The characters in these stories, mostly women, are missing much. But they are full to overflowing with other compensations; they are possessors of extraordinary strength, of great determination, of forgiveness, of passion, of joy. And it was this I found especially amazing: Ethel’s ability to write characters who inspire, but never in insipid or easy ways. These protagonists are often full of what others lack, such as the wife/daughter in “Under the Scalpel,” who can carry the burden of horrifying disfigurement, where her mother and husband cannot, or Tracy in “On the Loose,” whose fear and loss of control must be the final kick to start her fighting her assailant. Or the massage therapist in the title story, “Cut Through the Bone,” who must overcome her own fear and shame to comfort a veteran who’s lost a leg. The protagonist in “Gone,” too, must forget her own loss to lend the necessary strength to her new lover to see her as she really is, scars and all.

This description may be too pat, may make it seem as though this was one of those books, where the women are strong and the men are weak, where the women are good and the men are all assholes. Not so. Ethel is far more of a complex, nuanced writer than that. True, her men are more often than not in need of help, morally weak, or just the less able of the partnership; but there is not too much bitterness in the extra help the women lend. Instead this seemed to me a deep understanding Ethel has of the weight and balance of love, and the special kind of strength women have always had to possess. Sometimes, too, the women are fragile, are weak, break under their burdens. In “Lifelike,” and in “Make Over,” the women collapse into their own fantasy worlds, unable to cope with life as it is.

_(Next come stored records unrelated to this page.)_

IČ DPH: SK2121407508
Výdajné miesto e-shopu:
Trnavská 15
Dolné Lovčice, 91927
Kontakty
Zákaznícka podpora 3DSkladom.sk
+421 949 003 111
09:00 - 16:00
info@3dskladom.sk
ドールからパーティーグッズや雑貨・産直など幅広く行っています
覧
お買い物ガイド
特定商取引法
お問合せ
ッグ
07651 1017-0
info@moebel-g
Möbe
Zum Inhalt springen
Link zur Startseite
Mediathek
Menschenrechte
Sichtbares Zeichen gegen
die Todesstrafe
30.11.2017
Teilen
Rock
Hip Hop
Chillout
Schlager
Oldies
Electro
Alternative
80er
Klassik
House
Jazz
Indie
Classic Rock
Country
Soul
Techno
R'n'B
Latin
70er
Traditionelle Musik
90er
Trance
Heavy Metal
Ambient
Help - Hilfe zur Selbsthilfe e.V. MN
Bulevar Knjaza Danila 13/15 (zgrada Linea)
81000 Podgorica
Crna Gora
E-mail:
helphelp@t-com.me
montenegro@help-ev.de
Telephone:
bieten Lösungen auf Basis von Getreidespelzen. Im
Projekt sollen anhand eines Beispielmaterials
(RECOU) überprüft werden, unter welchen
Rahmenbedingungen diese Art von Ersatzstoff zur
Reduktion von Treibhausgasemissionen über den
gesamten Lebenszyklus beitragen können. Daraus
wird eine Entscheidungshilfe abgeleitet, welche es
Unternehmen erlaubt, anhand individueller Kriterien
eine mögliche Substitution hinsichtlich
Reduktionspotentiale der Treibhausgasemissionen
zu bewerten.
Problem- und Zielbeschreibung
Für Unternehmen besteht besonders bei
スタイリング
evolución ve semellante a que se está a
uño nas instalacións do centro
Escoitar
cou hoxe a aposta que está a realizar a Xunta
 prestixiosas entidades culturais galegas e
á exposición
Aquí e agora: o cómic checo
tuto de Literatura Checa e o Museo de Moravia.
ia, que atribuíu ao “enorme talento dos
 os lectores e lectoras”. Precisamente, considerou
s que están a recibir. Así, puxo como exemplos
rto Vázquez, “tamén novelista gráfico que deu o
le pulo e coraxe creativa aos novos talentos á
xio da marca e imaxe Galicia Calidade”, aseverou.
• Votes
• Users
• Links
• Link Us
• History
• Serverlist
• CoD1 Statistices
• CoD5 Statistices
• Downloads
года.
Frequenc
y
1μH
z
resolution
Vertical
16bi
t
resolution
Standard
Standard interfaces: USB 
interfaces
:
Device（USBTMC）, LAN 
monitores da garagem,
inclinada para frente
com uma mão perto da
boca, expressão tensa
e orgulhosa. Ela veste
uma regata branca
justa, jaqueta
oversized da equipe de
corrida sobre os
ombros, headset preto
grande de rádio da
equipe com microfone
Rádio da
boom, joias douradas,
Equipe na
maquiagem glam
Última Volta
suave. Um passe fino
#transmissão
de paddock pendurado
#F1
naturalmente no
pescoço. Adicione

Ethel has a style that is all her own, perhaps owed in part to her dual American and Irish lives and influences. Her voice has a lovely musicality, with lines dancing out of the stories and begging to be read. Yet she can also tell a story, with tight urgency, expert pacing, and a deft hand at dialogue that rings so true I barely even noticed it was dialogue.  She can weave fantastic bits into a story so that you almost don’t notice them–until you’re meant to. Until you suddenly start to believe or disbelieve, and then the happenings pop like firecrackers, just when you though you were safe. This is magic as only someone deeply familiar with the most mundane as well as the most fantastic elements of magic could write it. This is writing that only a truly gifted writer could pull off–and she does, with great gusto, every time.

I would highly, highly, highly urge you to pick up a copy of Cut Through the Bone, if you haven’t already. This may be her debut, but Ethel Rohan is clearly going places and you’ll want to say you were there, won’t you? These stories will serve to light the way as you follow her steady climb through the literary atmosphere.